議題はみんな注目の《備蓄》の話が展開します。
脱線するのはリサリサさん。
しっかり話が出来たかな?

・備蓄のイロハ


 GWも終わって初夏本番。
 桜は花ちゃんちで合宿気分。
 イロイロ事件もありました。
 
 よつばの脱走
 お隣さんちで野菜の収穫
 敬老会の日帰り旅行
 花ちゃん地区のイベントが盛りだくさん。
 気力の充実した期間になりました。

 それも終わって学校です。
 学生の本分再開します。
 さくっと、授業が終わります。
 放課後にリサリサ先生交えて、仁淀レポートの打ち合わせ。

「最初の会議だね、花ちゃん、先生」
「GWも終わったし、今日から本格始動だね」
 二人は見つめ合って微笑みます。

「今日の議題は何にするの?」
 漆黒美貌しっこくびぼうのリサリサ先生、青い目をして問いかけます。

「ウチの防災士さまに聞いたら、最初は備蓄を考えたらどうかって!」
「うちもある、お母さんが防災バック買ってた!どこにあるか分かんないけど…」
「じゃまになるからしまい込んじゃう人多いんだよね」
 両手を組んでウンウンうなく花ちゃんさん。

「花ちゃん家はどうしてるの?」
「ウチは外にコンテナ置いて、その中にお水とパックご飯を入れてる。
 家の中にもあるけど、おウチが倒壊したら取り出せないから、外にも置かなきゃってオトンが管理してるよ」

「お庭にあったのそれなんだ」
「お水を飲まないと1週間位で死んじゃうらしいから、とにかくお水は備蓄してる。車にも2箱積んでるよ」
「スゴイ!花ちゃん家は備蓄倉庫だね」
 茜の賛辞に嬉しそう。まだまだ花ちゃん続けます。

「桜が来るから、もっと増やすっていってるよ。
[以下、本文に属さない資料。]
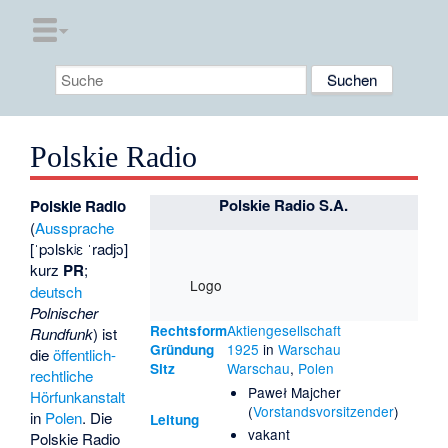
Polskie Radio
Polskie Radio S.A.
Polskie Radio
(
Aussprache
[
ˈpɔlskʲɛ ˈradjɔ
]
kurz
PR
;
Logo
deutsch
Polnischer
Aktiengesellschaft
Rechtsform
Rundfunk
) ist
1925
in
Warschau
Gründung
die
öffentlich-
Warschau
,
Polen
Sitz
rechtliche
Paweł Majcher
Hörfunkanstalt
(
Vorstandsvorsitzender
)
in
Polen
. Die
Leitung
vakant
Polskie Radio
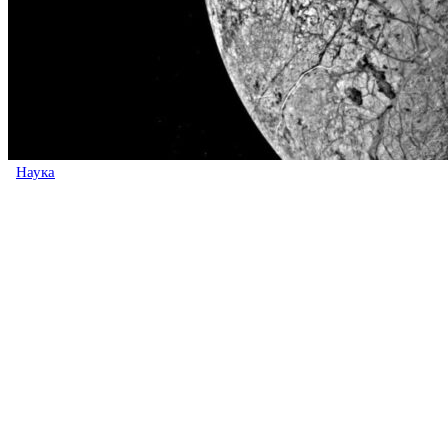
Наука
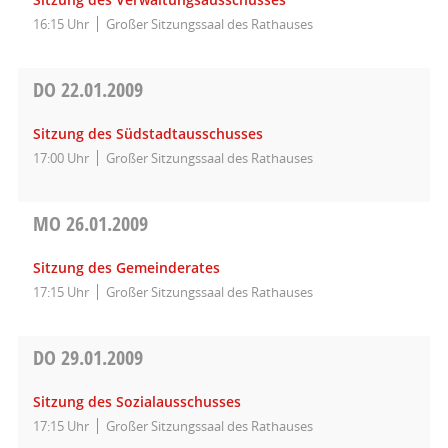
16:15 Uhr
Großer Sitzungssaal des Rathauses
DO
22.01.2009
Sitzung des Südstadtausschusses
17:00 Uhr
Großer Sitzungssaal des Rathauses
MO
26.01.2009
Sitzung des Gemeinderates
17:15 Uhr
Großer Sitzungssaal des Rathauses
DO
29.01.2009
Sitzung des Sozialausschusses
17:15 Uhr
Großer Sitzungssaal des Rathauses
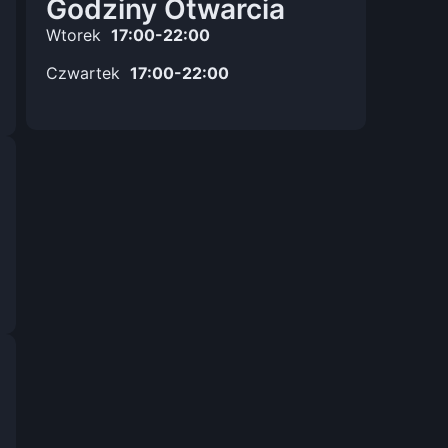
Godziny Otwarcia
Wtorek
17:00-22:00
Czwartek
17:00-22:00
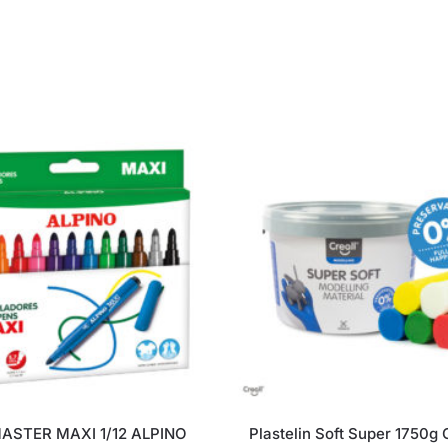
ASTER MAXI 1/12 ALPINO
Plastelin Soft Super 1750g C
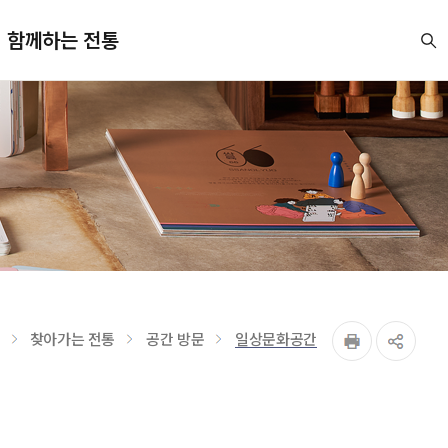
함께하는 전통
찾아가는 전통
공간 방문
일상문화공간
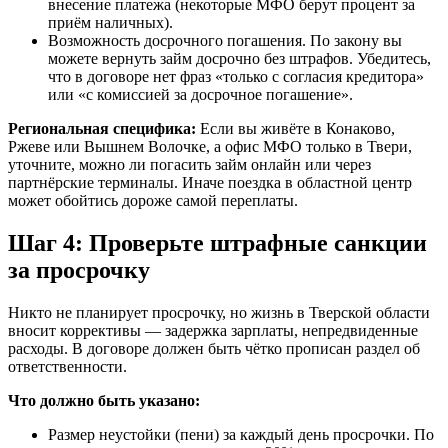
внесение платежа (некоторые МФО берут процент за
приём наличных).
Возможность досрочного погашения. По закону вы
можете вернуть займ досрочно без штрафов. Убедитесь,
что в договоре нет фраз «только с согласия кредитора»
или «с комиссией за досрочное погашение».
Региональная специфика:
Если вы живёте в Конаково,
Ржеве или Вышнем Волочке, а офис МФО только в Твери,
уточните, можно ли погасить займ онлайн или через
партнёрские терминалы. Иначе поездка в областной центр
может обойтись дороже самой переплаты.
Шаг 4: Проверьте штрафные санкции
за просрочку
Никто не планирует просрочку, но жизнь в Тверской области
вносит коррективы — задержка зарплаты, непредвиденные
расходы. В договоре должен быть чётко прописан раздел об
ответственности.
Что должно быть указано:
Размер неустойки (пени) за каждый день просрочки. По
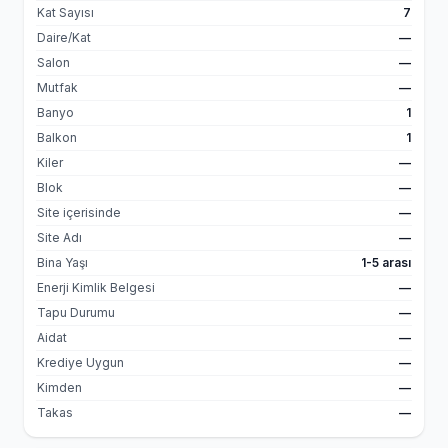
Kat Sayısı
7
Daire/Kat
—
Salon
—
Mutfak
—
Banyo
1
Balkon
1
Kiler
—
Blok
—
Site içerisinde
—
Site Adı
—
Bina Yaşı
1-5 arası
Enerji Kimlik Belgesi
—
Tapu Durumu
—
Aidat
—
Krediye Uygun
—
Kimden
—
Takas
—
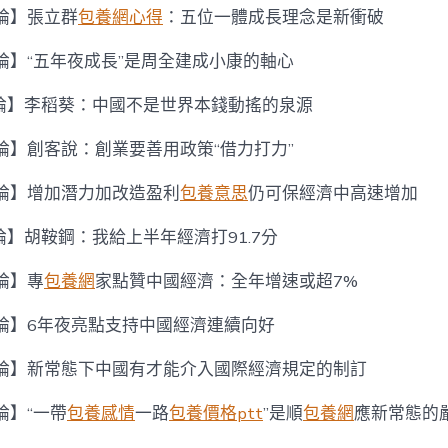
論】張立群
包養網心得
：五位一體成長理念是新衝破
論】“五年夜成長”是周全建成小康的軸心
論】李稻葵：中國不是世界本錢動搖的泉源
論】創客說：創業要善用政策“借力打力”
亮論】增加潛力加改造盈利
包養意思
仍可保經濟中高速增加
】胡鞍鋼：我給上半年經濟打91.7分
論】專
包養網
家點贊中國經濟：全年增速或超7%
亮論】6年夜亮點支持中國經濟連續向好
亮論】新常態下中國有才能介入國際經濟規定的制訂
論】“一帶
包養感情
一路
包養價格ptt
”是順
包養網
應新常態的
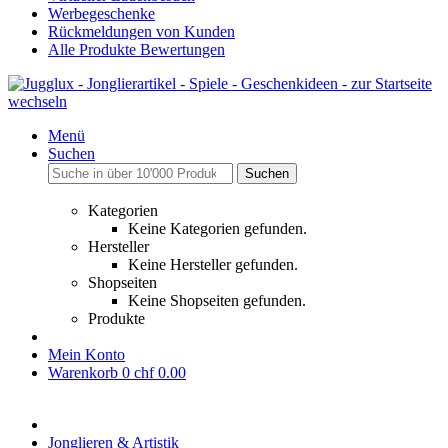
Werbegeschenke
Rückmeldungen von Kunden
Alle Produkte Bewertungen
Menü
Suchen
Suchen
Kategorien
Keine Kategorien gefunden.
Hersteller
Keine Hersteller gefunden.
Shopseiten
Keine Shopseiten gefunden.
Produkte
Mein Konto
Warenkorb
0
chf 0.00
Jonglieren & Artistik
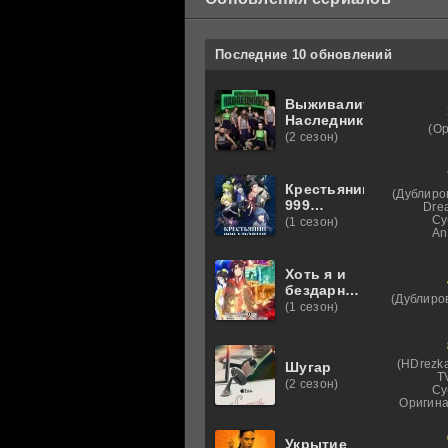
Последние 10 обновлений
Выживалити.
Наследники
(О
(2 сезон)
Крестьянин
(Дублиро
999
Dre
уровня
Су
(1 сезон)
An
Хоть я и
бездарная
(Дублиро
злодейка
(1 сезон)
(HDrezka
Шугар
T
(2 сезон)
Су
Оригина
Укрытие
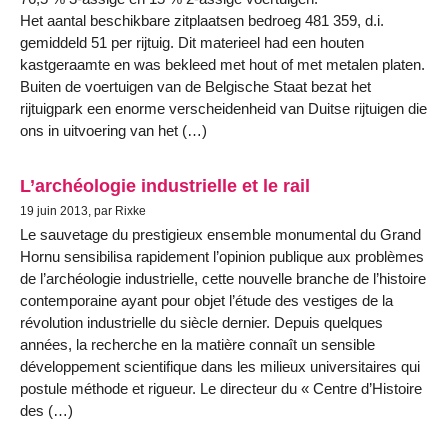
Het aantal beschikbare zitplaatsen bedroeg 481 359, d.i.
gemiddeld 51 per rijtuig. Dit materieel had een houten
kastgeraamte en was bekleed met hout of met metalen platen.
Buiten de voertuigen van de Belgische Staat bezat het
rijtuigpark een enorme verscheidenheid van Duitse rijtuigen die
ons in uitvoering van het (…)
L’archéologie industrielle et le rail
19 juin 2013, par Rixke
Le sauvetage du prestigieux ensemble monumental du Grand
Hornu sensibilisa rapidement l’opinion publique aux problèmes
de l’archéologie industrielle, cette nouvelle branche de l’histoire
contemporaine ayant pour objet l’étude des vestiges de la
révolution industrielle du siècle dernier. Depuis quelques
années, la recherche en la matière connaît un sensible
développement scientifique dans les milieux universitaires qui
postule méthode et rigueur. Le directeur du « Centre d’Histoire
des (…)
」
「神キタ~」
 なぜかテンションバク上がり。
 仕切り直して花ちゃんが、

「国は1日3リットルで3日分って言ってるけど、コレは支援の最短で考えてる。
 ウチでは最低で2週間分の備蓄だね。
 でも、山間部なんかは何ヶ月も断水する可能性あるから、あるに越したことはないよね」

「でも給水車?って車が来るんじゃない?」
 桜の疑問、もっともです。

「車は道路がないと来れないよね。
 山間部や過疎地は道路のインフラがダメージ受けて、その復旧に何ヶ月もかかる場合があるの。
 そうなると自衛隊の隊員さんが担いで徒歩で持っていったりするんだよね。
 頭がさがるよ〜、現地の人からしたら感謝しかないよね」

「テレビで見たことある。
 崖をロープで登りながら大きなリュック担いでた。
 でも、映画とかでアメリカ軍が飛行機からパラシュートつけた荷物をバーって投下してるじゃない、あれじゃダメなの?」
 みんなが思う疑問です。

「あれは絶対ダメなんだ。
 戦争してるトコ、やだだっ広い土地がある所じゃないと、風に流されて何処に落ちるかわからないし、木に引っかかるかもしれないし、家に当たったりしたら死人が出るよ。
 この前も中東の紛争地域でそれやって大勢の死者が出たってニュースでみたよ」

「こわい、こわい、おお怖い。
 半端な知識でモノ言われないね〜」
 怖さを実感、桜ちゃん、ブルブル震えが止まりません。

「そう、災害時の物流コストは半端ないから、出来るだけ家や地区の集会所なんかに分散して備蓄しておいた方がイイよね。
 車持ってるおウチはそこに入れとくのも一つの」手段だね」
 花ちゃんの解説に一同頷く、先生みたい。

「東京とか大都市はお店多いから、被災してお買い物できるかも知れないけど、絶対停電するから電子マネーは使えないね」

「そんな時には防災ボトルの現金だね」
 防災ボトルを両手でもち、得意顔の桜さん。
「えらい、えらい、ちゃんと持っててお利口さん」
 頭をなでなで喜ぶ桜、犬の様な有り様です。

「それ、なあに?」
 二人でリサリサ先生の疑問に答えます。

「コレは防災ボトルって言って、100均の水筒に被災時必要なものを詰めてます。
 ボトルは平たいもの入れにくいから、防災ポーチを別に持ってます」
 二人はボトルとポーチの中身を机に出し、一つ一つ説明します。
「へーこんなののあるんだ、知らなかった」

「はい、実際役に立つかどうかは置いといて、持ってることで防災に対する意識が向上するってオト、いや父が言ってました」
「いいわね、あたしも100均行ってそろえようっと」
 リサリサ先生は良いものはすぐに取り入れるタイプらしい。

「そうだ、職員会議で発表して他の先生方の防災意識向上に繋げましょう。
 ありがとう二人とも、最初のお手柄ね♡」
 リサリサ先生のウインクに顔が赤くなる二人です。

「備蓄って他には何を揃えたらイイのかしら?」
 疑問を連投、リサリサ先生。

「はい、アルファ米などの災害食や国が啓蒙しているローリングストックなどイロイロ国は推進してますが、父が言うには名前がつくとめんどくさくてヤラない人が多いので、いつも買う好きなものを多めに買うことが大事って行ってました」

「どういう事?」
「お米買うなら、いつでも1ふくろ余分に、ラーメン買うなら1パック余分に、カップラーメン買うなら10個単位って感じで多めに買って食べて回す、です。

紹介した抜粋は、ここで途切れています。